Cycads have existed since the Jurassic Period 200 million years ago, and still thrive today in many different habitats around the world.
Cycads are incredibly long-lived, with some individuals in the wild estimated to be around 1,000 years old. One of the oldest cycads "in captivity" is in Kew Gardens in London, and it at least 228 years old.
Part of the secret of their longevity is that they grow very slowly - producing just a few leaves each year.
If you have a female cycad plant in your garden (the most popular are Macrozamia and Cycas) it may display a large cone in April, chock full of brilliant orange or red shiny seeds. As the cone matures the seeds spill out and foraging marsupials, large birds and even fruit bats will feed on them. After eating the outer covering, the animal discards the hard seeds, distributing them over a wide area.
Most parts of a cycad plant including the raw seeds are highly poisonous to humans, dogs, cattle and sheep. Aboriginal people developed a method of soaking or ageing the seeds which rendered the toxins harmless and the seeds edible.
For many years it was thought cycads were wind pollinated, however it is now known that many cycads rely on weevils to pollinate them. The relationship is quite specific - a single weevil species attaches to a certain species of cycad and will always pollinate only that species.

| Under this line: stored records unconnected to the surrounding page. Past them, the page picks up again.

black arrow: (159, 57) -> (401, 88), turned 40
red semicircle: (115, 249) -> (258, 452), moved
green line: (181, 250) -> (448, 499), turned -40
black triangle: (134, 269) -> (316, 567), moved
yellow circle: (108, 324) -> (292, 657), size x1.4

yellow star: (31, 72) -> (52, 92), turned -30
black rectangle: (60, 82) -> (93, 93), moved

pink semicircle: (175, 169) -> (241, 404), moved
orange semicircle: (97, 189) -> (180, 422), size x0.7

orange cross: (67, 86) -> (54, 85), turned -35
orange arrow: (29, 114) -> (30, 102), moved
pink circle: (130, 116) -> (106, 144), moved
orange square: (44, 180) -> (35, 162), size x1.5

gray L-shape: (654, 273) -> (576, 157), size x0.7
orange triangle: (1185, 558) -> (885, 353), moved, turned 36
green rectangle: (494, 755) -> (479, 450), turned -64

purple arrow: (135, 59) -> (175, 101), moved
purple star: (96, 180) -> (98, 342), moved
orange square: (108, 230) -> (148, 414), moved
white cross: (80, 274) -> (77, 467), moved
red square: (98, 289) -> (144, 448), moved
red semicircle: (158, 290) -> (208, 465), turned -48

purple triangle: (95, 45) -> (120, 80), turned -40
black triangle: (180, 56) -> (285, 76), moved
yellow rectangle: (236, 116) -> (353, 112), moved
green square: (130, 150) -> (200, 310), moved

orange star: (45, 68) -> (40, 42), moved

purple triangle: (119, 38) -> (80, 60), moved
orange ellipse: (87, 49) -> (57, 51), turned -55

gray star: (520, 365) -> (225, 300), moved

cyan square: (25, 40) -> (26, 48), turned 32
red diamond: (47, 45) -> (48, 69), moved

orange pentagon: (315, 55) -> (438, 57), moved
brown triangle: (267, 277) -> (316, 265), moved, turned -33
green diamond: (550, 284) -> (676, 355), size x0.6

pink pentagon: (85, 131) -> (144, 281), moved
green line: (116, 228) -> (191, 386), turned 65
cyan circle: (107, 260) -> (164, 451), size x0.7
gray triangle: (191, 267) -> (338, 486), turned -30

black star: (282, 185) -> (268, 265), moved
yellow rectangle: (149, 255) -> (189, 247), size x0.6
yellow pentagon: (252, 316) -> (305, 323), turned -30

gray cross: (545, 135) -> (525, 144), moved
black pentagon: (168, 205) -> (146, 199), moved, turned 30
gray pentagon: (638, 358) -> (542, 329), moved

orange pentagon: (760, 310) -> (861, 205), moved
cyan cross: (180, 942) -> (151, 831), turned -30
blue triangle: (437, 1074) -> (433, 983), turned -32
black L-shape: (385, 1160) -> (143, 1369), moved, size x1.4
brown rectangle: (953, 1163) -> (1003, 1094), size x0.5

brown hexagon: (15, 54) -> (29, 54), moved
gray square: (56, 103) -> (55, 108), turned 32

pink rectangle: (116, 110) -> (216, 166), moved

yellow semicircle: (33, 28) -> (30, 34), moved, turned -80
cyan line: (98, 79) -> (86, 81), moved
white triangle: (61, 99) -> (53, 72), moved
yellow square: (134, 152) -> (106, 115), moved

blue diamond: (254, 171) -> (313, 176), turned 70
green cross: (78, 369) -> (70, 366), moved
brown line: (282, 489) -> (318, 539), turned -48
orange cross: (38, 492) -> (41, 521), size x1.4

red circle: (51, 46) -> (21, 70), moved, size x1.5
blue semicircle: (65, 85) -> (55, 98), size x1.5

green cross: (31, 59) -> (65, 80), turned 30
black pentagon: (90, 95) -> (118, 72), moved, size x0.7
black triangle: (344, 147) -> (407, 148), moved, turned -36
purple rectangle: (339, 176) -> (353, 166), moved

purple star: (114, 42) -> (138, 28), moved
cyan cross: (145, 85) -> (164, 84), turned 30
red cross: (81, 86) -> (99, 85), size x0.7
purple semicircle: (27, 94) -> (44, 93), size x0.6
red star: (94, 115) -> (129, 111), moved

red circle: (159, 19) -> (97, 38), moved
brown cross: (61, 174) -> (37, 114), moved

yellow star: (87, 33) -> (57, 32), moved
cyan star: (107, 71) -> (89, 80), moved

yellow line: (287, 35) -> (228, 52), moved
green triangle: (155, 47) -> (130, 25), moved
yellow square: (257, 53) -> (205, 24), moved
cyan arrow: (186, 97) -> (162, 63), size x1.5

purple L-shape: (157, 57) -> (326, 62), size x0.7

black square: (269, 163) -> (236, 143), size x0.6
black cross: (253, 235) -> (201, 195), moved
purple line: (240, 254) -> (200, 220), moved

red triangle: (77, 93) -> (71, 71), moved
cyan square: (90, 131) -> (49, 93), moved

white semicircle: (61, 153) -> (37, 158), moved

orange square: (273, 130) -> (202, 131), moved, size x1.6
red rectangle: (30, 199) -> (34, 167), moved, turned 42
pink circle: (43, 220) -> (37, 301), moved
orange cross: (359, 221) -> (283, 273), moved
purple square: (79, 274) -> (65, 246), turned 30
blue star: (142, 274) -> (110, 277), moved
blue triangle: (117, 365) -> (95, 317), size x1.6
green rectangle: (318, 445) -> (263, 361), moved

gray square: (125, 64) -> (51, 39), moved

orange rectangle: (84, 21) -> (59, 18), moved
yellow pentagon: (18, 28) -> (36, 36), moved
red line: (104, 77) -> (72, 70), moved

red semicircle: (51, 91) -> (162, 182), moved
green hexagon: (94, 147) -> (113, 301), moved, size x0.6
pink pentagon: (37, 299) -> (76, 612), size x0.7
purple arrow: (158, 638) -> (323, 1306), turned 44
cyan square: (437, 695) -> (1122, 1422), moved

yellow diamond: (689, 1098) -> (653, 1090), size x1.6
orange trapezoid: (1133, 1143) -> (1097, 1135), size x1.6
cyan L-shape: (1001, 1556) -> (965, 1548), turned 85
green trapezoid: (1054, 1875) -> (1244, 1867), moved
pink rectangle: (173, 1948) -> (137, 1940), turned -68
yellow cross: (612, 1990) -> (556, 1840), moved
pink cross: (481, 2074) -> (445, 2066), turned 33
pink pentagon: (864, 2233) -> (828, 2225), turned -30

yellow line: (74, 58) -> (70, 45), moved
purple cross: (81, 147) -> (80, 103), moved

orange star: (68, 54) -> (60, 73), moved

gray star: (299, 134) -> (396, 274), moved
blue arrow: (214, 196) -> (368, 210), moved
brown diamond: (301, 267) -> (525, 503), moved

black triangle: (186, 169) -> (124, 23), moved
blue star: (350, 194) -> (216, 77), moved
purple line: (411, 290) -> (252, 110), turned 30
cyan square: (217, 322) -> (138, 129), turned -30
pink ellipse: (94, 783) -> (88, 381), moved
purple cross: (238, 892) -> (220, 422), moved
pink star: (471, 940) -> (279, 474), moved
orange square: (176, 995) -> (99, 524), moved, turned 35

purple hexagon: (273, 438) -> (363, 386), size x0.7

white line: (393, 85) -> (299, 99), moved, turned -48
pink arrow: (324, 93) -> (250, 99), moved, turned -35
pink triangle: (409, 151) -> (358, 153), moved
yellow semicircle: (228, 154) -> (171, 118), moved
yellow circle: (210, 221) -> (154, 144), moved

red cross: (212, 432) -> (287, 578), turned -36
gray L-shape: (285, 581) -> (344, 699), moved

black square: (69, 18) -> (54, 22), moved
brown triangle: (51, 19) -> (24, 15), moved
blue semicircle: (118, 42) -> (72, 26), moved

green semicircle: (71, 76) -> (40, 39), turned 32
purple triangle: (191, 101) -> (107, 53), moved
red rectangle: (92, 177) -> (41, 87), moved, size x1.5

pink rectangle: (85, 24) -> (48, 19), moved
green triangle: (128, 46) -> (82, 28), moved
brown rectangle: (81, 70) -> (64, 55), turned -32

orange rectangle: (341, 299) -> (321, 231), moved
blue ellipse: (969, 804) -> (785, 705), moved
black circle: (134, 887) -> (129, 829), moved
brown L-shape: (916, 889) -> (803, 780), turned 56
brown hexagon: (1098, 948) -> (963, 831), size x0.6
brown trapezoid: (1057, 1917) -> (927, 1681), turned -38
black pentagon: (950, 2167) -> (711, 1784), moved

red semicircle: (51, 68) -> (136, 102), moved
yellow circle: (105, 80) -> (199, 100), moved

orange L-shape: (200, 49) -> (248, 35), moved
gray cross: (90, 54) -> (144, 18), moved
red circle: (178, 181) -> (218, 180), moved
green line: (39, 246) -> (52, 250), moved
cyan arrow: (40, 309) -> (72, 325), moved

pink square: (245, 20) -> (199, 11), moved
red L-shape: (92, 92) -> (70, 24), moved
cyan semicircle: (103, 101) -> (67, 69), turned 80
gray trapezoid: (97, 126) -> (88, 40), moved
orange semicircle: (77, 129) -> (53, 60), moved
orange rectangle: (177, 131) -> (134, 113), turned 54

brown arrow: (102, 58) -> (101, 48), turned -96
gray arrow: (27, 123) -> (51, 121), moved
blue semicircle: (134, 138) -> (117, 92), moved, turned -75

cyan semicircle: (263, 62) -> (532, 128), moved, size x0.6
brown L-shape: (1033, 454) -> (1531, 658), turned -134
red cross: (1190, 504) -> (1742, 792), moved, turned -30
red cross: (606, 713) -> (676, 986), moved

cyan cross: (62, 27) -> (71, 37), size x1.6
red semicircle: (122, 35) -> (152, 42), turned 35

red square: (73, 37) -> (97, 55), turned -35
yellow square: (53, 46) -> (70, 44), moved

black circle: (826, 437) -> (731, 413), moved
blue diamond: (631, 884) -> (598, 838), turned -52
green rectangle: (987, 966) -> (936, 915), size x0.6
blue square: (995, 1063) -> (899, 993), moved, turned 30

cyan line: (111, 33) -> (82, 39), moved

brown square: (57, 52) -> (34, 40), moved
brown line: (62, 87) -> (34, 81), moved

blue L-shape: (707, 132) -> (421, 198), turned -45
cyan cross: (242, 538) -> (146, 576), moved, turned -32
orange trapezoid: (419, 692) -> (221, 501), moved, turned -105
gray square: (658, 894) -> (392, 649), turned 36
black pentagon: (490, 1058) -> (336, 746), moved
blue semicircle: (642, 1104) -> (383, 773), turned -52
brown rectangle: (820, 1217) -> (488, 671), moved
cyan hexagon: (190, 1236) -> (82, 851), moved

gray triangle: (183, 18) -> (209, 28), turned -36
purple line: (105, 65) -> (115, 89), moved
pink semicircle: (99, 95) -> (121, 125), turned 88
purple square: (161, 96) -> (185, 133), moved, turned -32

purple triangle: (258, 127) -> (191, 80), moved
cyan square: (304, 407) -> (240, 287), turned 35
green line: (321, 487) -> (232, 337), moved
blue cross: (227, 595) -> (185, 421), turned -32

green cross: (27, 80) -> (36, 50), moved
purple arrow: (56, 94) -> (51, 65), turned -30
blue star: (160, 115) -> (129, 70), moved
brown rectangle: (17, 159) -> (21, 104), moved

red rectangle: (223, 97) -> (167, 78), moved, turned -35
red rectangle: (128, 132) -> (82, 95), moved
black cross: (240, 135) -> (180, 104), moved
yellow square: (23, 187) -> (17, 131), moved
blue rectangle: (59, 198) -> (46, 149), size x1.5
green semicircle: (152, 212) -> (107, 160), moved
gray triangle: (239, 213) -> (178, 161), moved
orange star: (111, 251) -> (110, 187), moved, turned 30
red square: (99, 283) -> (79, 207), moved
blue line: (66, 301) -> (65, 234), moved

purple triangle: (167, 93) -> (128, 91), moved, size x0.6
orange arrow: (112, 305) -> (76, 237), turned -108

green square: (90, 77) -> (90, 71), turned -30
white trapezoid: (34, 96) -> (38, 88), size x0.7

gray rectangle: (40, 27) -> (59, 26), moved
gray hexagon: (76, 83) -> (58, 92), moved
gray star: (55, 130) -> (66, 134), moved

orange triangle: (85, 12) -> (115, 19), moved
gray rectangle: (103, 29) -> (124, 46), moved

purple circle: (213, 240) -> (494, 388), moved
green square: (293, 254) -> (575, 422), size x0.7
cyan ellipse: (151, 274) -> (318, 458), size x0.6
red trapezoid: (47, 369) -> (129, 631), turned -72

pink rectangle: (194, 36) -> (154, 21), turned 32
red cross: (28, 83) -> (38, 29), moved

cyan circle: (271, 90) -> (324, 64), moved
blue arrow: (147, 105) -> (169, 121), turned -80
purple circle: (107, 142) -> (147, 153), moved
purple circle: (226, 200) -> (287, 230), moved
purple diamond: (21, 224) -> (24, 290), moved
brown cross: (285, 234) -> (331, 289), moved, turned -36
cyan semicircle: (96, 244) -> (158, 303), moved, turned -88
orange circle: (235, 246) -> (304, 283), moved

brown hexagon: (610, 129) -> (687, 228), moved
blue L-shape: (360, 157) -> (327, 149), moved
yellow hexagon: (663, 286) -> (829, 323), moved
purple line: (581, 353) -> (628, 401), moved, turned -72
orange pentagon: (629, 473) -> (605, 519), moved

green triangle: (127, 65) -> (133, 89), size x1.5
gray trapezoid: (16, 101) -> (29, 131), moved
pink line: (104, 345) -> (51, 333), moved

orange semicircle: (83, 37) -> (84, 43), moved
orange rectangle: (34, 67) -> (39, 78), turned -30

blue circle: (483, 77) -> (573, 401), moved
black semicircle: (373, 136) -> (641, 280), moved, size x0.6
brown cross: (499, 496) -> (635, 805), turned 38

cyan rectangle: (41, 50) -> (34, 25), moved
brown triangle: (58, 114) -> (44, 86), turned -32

Australia's 30 or so species of cycads grow along the tropical and subtropical east coast and in the south-west. The Daintree region of far north Queensland and the New South Wales central coast are particularly rich in cycads. One species occurs in arid Central Australia. While there are no wild cycads in the southern states, Victoria's rich ancient cycad fossil beds tell a different story about the past.
Did you know?
Although they look like ferns, cycads are a closer relative to conifers. Both bear their seeds in cones and have separate male and female plants.